Lo que comprendí ya hace dos años se está convirtiendo en una
realidad de pesadilla, porque no otra cosa sino una pesadilla es ver cómo me está
atrapando el tiempo a pesar de que no dejo de correr para que no me sepulte
bajo el peso de sus nuevas costumbres, sus nuevos hábitos, sus nuevos pensamientos.
Hace algunas semanas tuve constancia de que estudiantes de universidad
habían manifestado su indignación (no mero descontento) por el contenido de un
informe de evaluación global que redacté sobre ciertos trabajos sobre los que debía
pronunciarme.
Anclado en los viejos tiempos, me dio por suponer que, puesto
que el tema era la educación sexual, la protesta debía de provenir de algún
estudiante que en su discurso se había manifestado católico ortodoxo y, por lo
tanto, contrario a según qué cosas (casi todas, supongo) de las que se producen
de cintura hacia abajo.
Pero no.

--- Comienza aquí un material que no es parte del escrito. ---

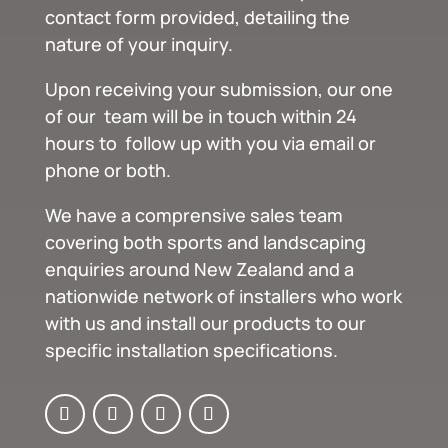
contact form provided, detailing the
nature of your inquiry.
Upon receiving your submission, our one
of our team will be in touch within 24
hours to follow up with you via email or
phone or both.
We have a comprensive sales team
covering both sports and landscaping
enquiries around New Zealand and a
nationwide network of installers who work
with us and install our products to our
specific installation specifications.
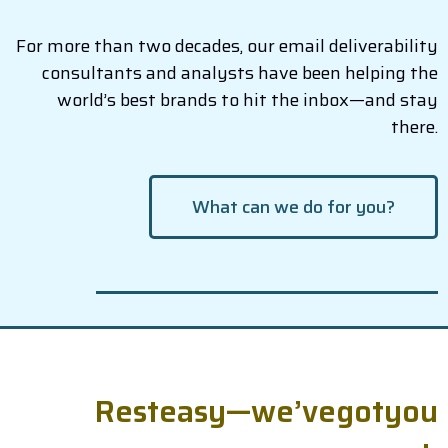
For more than two decades, our email deliverability
consultants and analysts have been helping the
world’s best brands to hit the inbox—and stay
there.
What can we do for you?
R
e
s
t
e
a
s
y
—
w
e
’
v
e
g
o
t
y
o
u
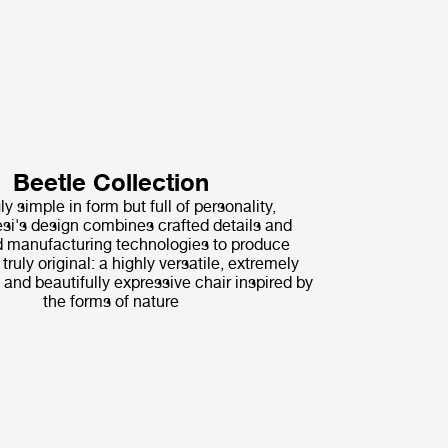
Beetle Collection
ly simple in form but full of personality,
i's design combines crafted details and
 manufacturing technologies to produce
ruly original: a highly versatile, extremely
 and beautifully expressive chair inspired by
the forms of nature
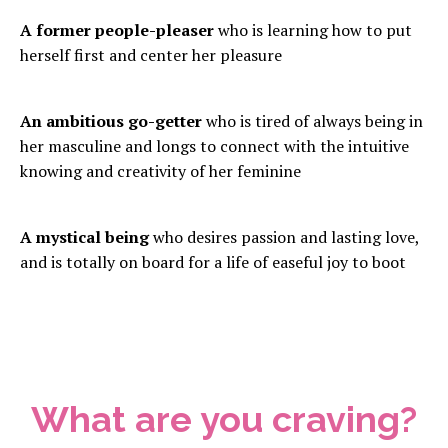
A former people-pleaser
who is learning how to put
herself first and center her pleasure
An ambitious go-getter
who is tired of always being in
her masculine and longs to connect with the intuitive
knowing and creativity of her feminine
A mystical being
who desires passion and lasting love,
and is totally on board for a life of easeful joy to boot
What are you craving?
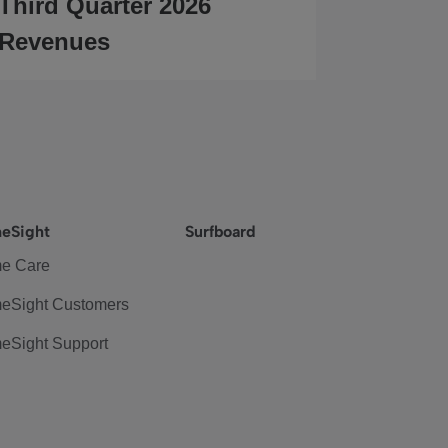
Third Quarter 2026
Revenues
eSight
Surfboard
e Care
eSight Customers
eSight Support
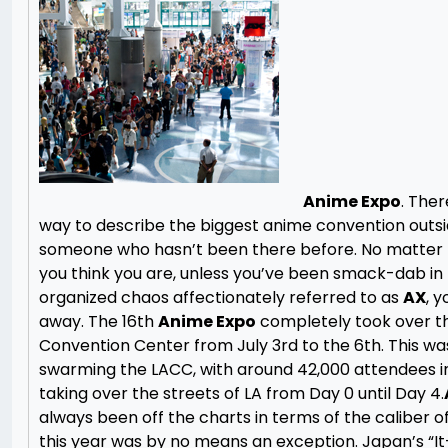
Anime Expo
. Ther
way to describe the biggest anime convention outsi
someone who hasn’t been there before. No matter
you think you are, unless you’ve been smack-dab in 
organized chaos affectionately referred to as
AX
, y
away. The 16th
Anime Expo
completely took over t
Convention Center from July 3rd to the 6th. This w
swarming the LACC, with around 42,000 attendees in
taking over the streets of LA from Day 0 until Day 4.
always been off the charts in terms of the caliber of
this year was by no means an exception. Japan’s “It-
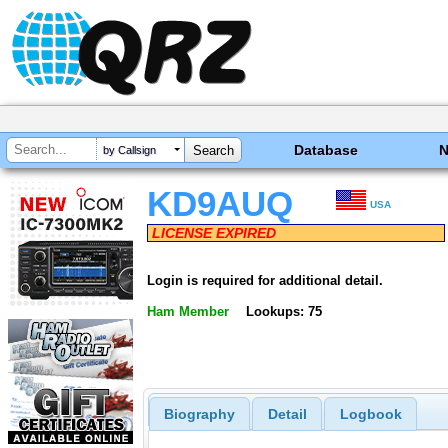
Database
by Callsign
KD9AUQ
USA
LICENSE EXPIRED
Login is required for additional detail.
Ham Member
Lookups: 75
Biography
Detail
Logbook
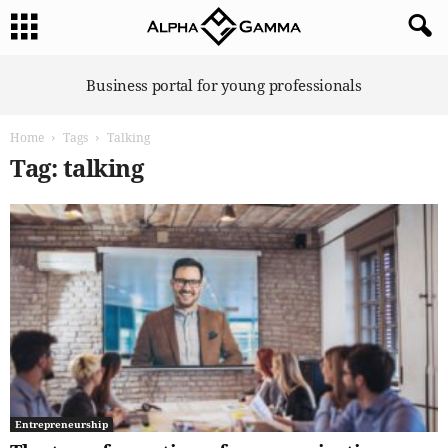
A
Business portal for young professionals
l
p
Home
Tags
Talking
h
a
Tag: talking
G
a
m
m
a
Entrepreneurship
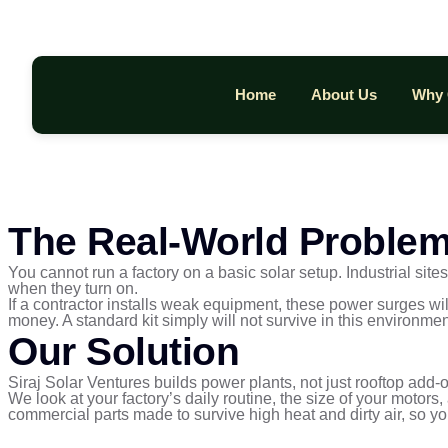
Home
About Us
Why 
The Real-World Proble
You cannot run a factory on a basic solar setup. Industrial si
when they turn on.
If a contractor installs weak equipment, these power surges wil
money. A standard kit simply will not survive in this environmen
Our Solution
Siraj Solar Ventures builds power plants, not just rooftop add-
We look at your factory’s daily routine, the size of your motor
commercial parts made to survive high heat and dirty air, so y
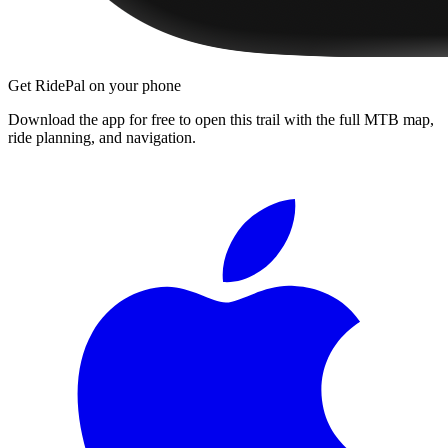
Get RidePal on your phone
Download the app for free to open this trail with the full MTB map,
ride planning, and navigation.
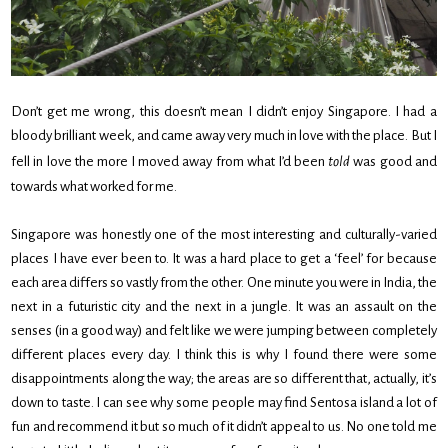
Don’t get me wrong, this doesn’t mean I didn’t enjoy Singapore. I had a
bloody brilliant week, and came away very much in love with the place. But I
fell in love the more I moved away from what I’d been
told
was good and
towards what worked for me.
Singapore was honestly one of the most interesting and culturally-varied
places I have ever been to. It was a hard place to get a ‘feel’ for because
each area differs so vastly from the other. One minute you were in India, the
next in a futuristic city and the next in a jungle. It was an assault on the
senses (in a good way) and felt like we were jumping between completely
different places every day. I think this is why I found there were some
disappointments along the way; the areas are so different that, actually, it’s
down to taste. I can see why some people may find Sentosa island a lot of
fun and recommend it but so much of it didn’t appeal to us. No one told me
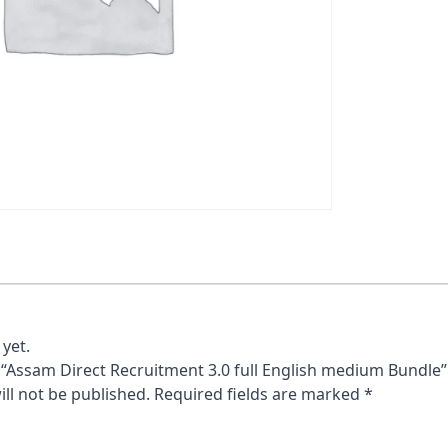
yet.
w “Assam Direct Recruitment 3.0 full English medium Bundle”
ll not be published.
Required fields are marked
*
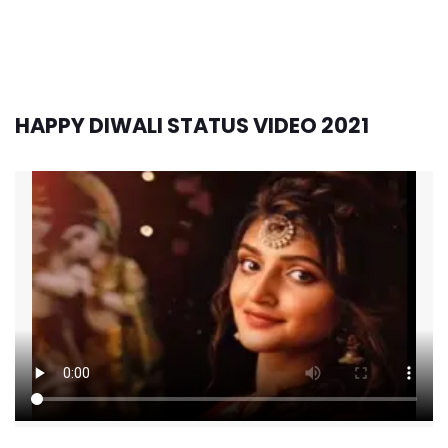
HAPPY DIWALI STATUS VIDEO 2021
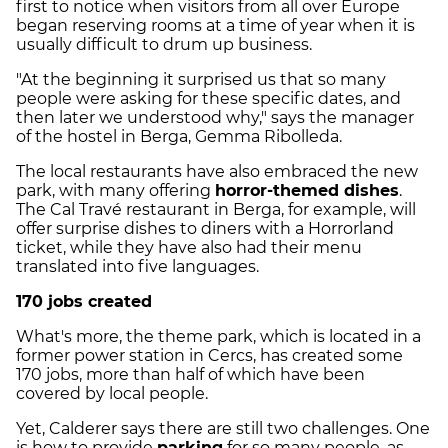
first to notice when visitors from all over Europe
began reserving rooms at a time of year when it is
usually difficult to drum up business.
"At the beginning it surprised us that so many
people were asking for these specific dates, and
then later we understood why," says the manager
of the hostel in Berga, Gemma Ribolleda.
The local restaurants have also embraced the new
park, with many offering
horror-themed dishes
.
The Cal Travé restaurant in Berga, for example, will
offer surprise dishes to diners with a Horrorland
ticket, while they have also had their menu
translated into five languages.
170 jobs created
What's more, the theme park, which is located in a
former power station in Cercs, has created some
170 jobs, more than half of which have been
covered by local people.
Yet, Calderer says there are still two challenges. One
is how to provide
parking
for so many people, as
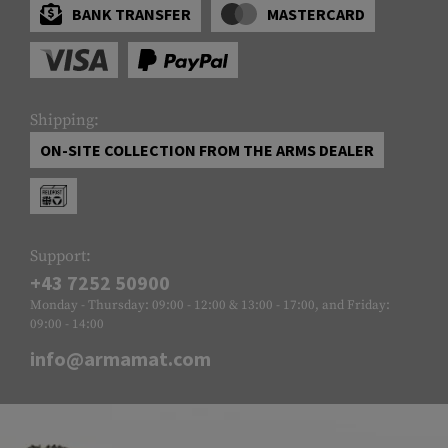
BANK TRANSFER
MASTERCARD
Shipping:
ON-SITE COLLECTION FROM THE ARMS DEALER
Support:
+43 7252 50900
Monday - Thursday: 09:00 - 12:00 & 13:00 - 17:00, and Friday:
09:00 - 14:00
info@armamat.com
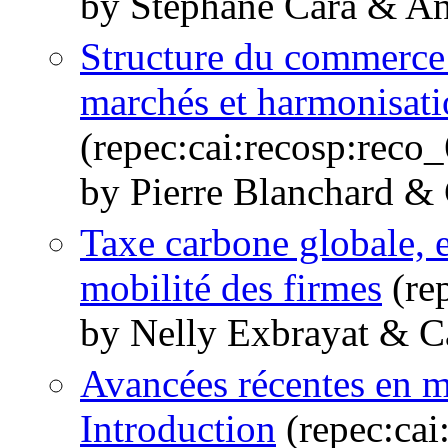
by Stéphane Cara & An
Structure du commerce i
marchés et harmonisati
(repec:cai:recosp:rec
by Pierre Blanchard &
Taxe carbone globale, e
mobilité des firmes
(re
by Nelly Exbrayat & C
Avancées récentes en 
Introduction
(repec:cai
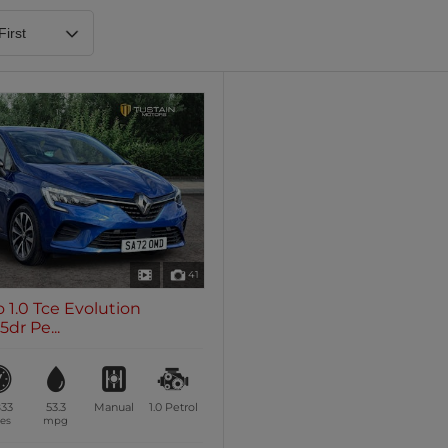
Heated Steering Wheel
Blueto
0 vehicles
0 vehic
7 Seats
0 vehicles
41
o 1.0 Tce Evolution
dr Pe...
833
53.3
Manual
1.0
Petrol
es
mpg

Me equivoqué.
La indignación, que no descontento, provenía de un número
desconocido, pero quizás no pequeño y, en todo caso, mayor de lo que yo creía
que era el sentido común, de mujeres (estudiantes) que se quejaban porque mi punto de vista sobre
la educación sexual era parcial, opresor, heredero de los tiempos oscuros del
franquismo y evidentemente machista.
Mi punto de vista es que la educación sexual deben recibirla
hombres y mujeres, desde la fisiología de las partes hasta el universo insondable
de los sentimientos, pasando por todos y cualquier otro tema que se quiera:
anticonceptivos, gustos y disgustos, placeres, fetiches, ascenso y ocaso de la
libido…
Mis antagonistas sostenían lo contrario. Uno: la mujer ha
sido oprimida por el hombre desde la noche de los tiempos. Dos: la ausencia de
educación sexual es una de las manifestaciones de la opresión. Tres: la liberación
de la mujer pasa porque sea ella la única receptora de la educación sexual.
Lo escribo y me sigue pareciendo un disparate. Pero las
palabras están en mi correo electrónico, el mismo que algún día habrá de
tragarse una tormenta magnética. Y siento que quienes las defienden son mayoría,
que en este asunto me he quedado atrás. Que pertenece al pasado creer no ya que a la
igualdad se llega con igualdad, sino que en cosas de dos inútil es dejar fuera a uno.
Durante muchos años sentí que estaba en la cresta de la ola,
que era un hombre de mi tiempo, que mi pensamiento era congruente con el del
mundo en el que vivía, que alzaba la vista y veía el mundo con claridad. Después
de este episodio, siento que estoy navegando en el valle de la ola, escondido, que
estoy a punto de ser aplastado por la masa de agua que tengo encima cuando
pierda su inercia, que cuando alzo la vista veo la cortina de agua que cae
delante de mí, una lente imperfecta a través de la que solo veo
un mundo desdibujado que ya no me pertenece.